Outside of romance, my “real life” was coming together, slowly but surely. It didn’t look like how I’d once thought it should. I couldn’t afford Crate and Barrel plates (my ultimate idea of status. Related: Did you know that there are fancier places than Crate and Barrel to get plates??). The jobs I was getting were low-budget and almost willfully not mainstream. My friends weren’t polished, but neither was I. It was so much better.

boys and the terror of being near them

I
read somewhere that the reason adolescent girls are attracted to androgynous young men is that they seem less threatening. Since their sexuality is not fully realized yet, they feel safer placing attraction on boys with thin frames and delicate features, because it subconsciously reminds them of another girl. They don’t have to confront the implications of being attracted to someone masculine and virile enough to, you know, “do it.” (Okay, I don’t remember
exactly
what the thing said; I’m just trying to sound smart before I talk about “special feelings.”)

The piece stuck with me, whether it had any merit or not, because I was totally one of those girls. I loved the baby-faced New Kids on the Block but felt wholly creeped out when they changed their name to NKOTB and started growing facial hair. When Jonathan Taylor Thomas cut his hair short enough that it no longer fell in his eyes, it was a betrayal. Zack Morris was far preferable to A. C. Slater. Slater was the one with the rippling muscles, but outside of lifting heavy furniture, what on earth did that have to do with anything?
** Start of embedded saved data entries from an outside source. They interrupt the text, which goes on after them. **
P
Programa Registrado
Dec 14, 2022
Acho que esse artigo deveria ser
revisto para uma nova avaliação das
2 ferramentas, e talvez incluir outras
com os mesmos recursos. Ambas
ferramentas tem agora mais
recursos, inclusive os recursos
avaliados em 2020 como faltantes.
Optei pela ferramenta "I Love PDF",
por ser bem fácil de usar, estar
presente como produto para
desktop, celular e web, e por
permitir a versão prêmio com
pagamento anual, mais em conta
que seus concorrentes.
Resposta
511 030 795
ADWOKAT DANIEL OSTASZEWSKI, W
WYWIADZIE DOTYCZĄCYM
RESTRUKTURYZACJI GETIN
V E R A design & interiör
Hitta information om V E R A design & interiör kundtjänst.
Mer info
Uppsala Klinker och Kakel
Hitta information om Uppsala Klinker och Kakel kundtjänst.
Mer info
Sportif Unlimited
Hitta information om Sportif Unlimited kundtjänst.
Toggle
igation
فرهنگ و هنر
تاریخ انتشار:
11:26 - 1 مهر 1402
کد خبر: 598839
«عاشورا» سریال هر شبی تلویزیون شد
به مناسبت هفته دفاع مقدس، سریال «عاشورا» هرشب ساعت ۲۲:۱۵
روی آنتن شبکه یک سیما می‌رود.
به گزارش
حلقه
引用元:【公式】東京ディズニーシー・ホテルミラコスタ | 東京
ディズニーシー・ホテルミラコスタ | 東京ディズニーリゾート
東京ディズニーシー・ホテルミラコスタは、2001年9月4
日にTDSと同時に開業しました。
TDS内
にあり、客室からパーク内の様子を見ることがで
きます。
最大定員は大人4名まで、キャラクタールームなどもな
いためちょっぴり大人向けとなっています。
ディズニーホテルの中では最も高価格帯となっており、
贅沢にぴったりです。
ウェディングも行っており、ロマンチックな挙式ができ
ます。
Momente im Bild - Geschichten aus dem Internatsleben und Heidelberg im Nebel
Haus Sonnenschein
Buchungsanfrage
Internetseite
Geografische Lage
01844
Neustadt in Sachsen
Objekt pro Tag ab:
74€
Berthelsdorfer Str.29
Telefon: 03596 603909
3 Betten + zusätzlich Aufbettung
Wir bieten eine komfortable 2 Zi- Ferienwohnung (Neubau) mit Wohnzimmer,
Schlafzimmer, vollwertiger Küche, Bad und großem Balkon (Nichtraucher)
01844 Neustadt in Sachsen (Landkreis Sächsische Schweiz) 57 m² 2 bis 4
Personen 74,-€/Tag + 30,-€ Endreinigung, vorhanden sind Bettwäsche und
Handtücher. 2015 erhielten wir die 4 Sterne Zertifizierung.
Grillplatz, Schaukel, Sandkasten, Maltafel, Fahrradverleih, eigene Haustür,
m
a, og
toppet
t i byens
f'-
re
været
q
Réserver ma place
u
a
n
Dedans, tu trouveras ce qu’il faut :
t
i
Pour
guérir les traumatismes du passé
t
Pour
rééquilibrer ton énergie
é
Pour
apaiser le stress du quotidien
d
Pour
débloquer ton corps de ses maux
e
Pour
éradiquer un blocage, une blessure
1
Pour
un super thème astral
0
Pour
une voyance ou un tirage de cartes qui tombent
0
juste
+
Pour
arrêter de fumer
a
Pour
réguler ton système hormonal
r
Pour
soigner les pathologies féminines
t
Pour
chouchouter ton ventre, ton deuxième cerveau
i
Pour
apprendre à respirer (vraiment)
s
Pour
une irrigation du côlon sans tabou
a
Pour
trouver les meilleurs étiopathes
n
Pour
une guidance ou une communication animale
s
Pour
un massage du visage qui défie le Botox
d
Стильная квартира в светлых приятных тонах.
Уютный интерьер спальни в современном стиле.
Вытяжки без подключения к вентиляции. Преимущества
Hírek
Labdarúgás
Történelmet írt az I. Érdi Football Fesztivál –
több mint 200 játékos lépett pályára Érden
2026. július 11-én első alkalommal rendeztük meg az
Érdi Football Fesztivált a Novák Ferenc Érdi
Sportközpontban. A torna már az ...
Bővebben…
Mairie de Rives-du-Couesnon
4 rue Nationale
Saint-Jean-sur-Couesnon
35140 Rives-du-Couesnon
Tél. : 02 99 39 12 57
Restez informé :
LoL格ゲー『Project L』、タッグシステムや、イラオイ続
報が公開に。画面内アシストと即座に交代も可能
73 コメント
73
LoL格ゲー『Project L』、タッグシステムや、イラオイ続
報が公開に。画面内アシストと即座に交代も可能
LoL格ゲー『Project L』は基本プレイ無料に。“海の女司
The thing the article got wrong in my opinion was that I didn’t feel threatened or intimidated by masculine guys; I felt
nothing. They didn’t stir something in me that I wasn’t ready to deal with; they didn’t stir anything at all. They seemed as attractive as the side of a building. Not that I knew exactly what I wanted to do with, say, Devon Sawa in
Casper
, either. Even my tender-faced teen crushes inspired pretty elementary goals. I knew I found them interesting, I knew I liked their faces, and I knew if we met (like if they maybe moved to Maine to escape the pressures of stardom) I’d want them to like me. Beyond that I wasn’t sure what was supposed to happen. And once I found out, I was so nauseated that my daydreams would only reach the point where I kissed the object of my affection (a.k.a. the middle brother from
3 Ninjas
) before the dream cut out like a busted VHS and started again from the beginning.